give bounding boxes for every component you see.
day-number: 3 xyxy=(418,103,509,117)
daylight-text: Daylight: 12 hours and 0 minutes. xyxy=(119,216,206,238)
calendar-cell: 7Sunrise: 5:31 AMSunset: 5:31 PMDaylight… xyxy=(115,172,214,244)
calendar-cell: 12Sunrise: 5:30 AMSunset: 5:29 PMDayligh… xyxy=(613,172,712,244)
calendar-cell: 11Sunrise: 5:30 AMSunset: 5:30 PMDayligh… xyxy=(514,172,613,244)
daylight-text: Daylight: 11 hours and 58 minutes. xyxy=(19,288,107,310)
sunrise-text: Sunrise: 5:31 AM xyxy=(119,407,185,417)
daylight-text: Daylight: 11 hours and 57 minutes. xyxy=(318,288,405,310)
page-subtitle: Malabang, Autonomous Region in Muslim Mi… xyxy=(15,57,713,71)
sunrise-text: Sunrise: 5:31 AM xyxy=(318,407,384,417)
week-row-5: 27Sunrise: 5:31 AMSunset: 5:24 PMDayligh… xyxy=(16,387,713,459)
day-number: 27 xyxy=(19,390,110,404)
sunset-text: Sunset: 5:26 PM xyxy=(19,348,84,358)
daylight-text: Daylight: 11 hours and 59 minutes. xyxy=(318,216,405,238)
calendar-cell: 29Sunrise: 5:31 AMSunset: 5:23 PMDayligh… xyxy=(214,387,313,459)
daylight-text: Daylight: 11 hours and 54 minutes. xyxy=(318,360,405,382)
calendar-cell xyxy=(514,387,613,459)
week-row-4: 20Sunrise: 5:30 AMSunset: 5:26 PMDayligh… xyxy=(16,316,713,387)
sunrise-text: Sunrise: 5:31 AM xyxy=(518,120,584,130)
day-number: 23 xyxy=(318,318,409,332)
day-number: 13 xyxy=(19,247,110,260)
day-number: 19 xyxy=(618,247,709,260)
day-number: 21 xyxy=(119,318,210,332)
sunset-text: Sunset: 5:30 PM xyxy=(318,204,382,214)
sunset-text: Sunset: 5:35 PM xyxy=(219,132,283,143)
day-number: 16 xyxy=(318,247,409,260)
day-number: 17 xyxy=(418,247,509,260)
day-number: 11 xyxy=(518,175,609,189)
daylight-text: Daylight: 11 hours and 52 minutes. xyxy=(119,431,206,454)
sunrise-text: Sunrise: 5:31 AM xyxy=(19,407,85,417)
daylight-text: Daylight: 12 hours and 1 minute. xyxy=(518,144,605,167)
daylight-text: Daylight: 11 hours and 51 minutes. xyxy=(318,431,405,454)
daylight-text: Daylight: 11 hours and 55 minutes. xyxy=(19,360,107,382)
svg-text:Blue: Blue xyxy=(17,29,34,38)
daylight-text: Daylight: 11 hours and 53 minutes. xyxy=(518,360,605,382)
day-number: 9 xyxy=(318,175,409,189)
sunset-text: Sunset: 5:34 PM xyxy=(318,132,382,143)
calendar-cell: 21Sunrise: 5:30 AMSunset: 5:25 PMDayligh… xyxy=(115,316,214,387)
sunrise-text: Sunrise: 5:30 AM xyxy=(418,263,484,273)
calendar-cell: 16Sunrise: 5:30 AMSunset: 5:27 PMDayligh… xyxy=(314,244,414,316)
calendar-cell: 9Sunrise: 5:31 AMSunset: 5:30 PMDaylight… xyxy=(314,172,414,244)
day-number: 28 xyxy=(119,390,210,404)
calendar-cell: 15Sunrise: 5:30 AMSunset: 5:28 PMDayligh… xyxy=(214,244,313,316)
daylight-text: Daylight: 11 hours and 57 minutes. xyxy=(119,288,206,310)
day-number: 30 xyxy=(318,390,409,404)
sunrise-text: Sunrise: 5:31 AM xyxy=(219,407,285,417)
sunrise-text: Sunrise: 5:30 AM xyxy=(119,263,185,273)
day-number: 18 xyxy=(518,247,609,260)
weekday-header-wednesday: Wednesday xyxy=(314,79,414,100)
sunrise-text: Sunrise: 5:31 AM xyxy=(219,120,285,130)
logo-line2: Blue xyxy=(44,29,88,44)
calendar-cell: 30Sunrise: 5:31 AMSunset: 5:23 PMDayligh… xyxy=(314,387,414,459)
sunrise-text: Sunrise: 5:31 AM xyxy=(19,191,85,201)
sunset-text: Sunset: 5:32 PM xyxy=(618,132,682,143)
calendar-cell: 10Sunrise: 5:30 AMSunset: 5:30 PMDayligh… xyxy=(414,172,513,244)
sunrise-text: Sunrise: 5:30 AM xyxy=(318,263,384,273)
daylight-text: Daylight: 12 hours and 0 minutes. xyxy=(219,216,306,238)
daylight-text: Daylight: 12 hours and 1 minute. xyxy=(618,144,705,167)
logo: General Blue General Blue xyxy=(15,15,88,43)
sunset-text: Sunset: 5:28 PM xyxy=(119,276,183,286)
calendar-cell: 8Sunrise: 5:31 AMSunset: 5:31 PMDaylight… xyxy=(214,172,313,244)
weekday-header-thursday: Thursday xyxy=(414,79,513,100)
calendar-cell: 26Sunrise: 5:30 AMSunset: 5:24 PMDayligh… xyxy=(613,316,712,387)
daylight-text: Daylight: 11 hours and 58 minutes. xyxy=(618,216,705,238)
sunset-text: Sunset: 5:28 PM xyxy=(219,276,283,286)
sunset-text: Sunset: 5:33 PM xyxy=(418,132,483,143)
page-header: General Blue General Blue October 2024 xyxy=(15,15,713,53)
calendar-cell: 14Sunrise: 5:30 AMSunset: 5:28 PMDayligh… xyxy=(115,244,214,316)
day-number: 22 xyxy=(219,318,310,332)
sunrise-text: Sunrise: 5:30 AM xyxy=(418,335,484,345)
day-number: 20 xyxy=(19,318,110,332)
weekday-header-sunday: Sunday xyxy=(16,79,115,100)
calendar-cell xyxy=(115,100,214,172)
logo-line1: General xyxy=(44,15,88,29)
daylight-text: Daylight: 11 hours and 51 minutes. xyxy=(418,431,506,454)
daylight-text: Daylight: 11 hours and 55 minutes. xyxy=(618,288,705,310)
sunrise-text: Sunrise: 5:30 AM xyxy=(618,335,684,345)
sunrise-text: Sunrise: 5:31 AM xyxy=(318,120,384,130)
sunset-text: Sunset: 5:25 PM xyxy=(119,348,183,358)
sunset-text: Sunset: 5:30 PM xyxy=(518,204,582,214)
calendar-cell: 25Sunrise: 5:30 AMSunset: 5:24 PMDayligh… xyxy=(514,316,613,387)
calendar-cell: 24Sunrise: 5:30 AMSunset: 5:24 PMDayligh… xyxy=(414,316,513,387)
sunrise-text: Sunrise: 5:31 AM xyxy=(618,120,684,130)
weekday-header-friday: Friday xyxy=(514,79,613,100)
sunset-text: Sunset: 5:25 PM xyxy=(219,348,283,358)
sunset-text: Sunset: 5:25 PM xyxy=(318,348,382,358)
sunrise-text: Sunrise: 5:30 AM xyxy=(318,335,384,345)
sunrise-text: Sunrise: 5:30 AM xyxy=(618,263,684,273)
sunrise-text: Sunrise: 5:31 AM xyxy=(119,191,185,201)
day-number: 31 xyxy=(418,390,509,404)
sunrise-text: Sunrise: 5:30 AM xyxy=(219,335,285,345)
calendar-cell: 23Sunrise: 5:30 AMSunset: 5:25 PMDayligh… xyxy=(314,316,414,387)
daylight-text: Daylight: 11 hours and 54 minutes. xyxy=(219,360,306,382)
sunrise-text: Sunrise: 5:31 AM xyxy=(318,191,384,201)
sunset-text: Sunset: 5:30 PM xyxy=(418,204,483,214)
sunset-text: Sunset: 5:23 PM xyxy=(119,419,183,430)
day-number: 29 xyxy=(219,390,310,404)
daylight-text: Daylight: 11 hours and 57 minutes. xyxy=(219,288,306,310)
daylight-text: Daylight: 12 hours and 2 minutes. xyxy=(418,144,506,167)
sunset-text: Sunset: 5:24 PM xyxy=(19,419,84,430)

### What you will do
Each line of the material with the word "header" in it should be listed.

### Final answer
weekday-header-wednesday: Wednesday xyxy=(314,79,414,100)
weekday-header-thursday: Thursday xyxy=(414,79,513,100)
page-header: General Blue General Blue October 2024 xyxy=(15,15,713,53)
weekday-header-sunday: Sunday xyxy=(16,79,115,100)
weekday-header-friday: Friday xyxy=(514,79,613,100)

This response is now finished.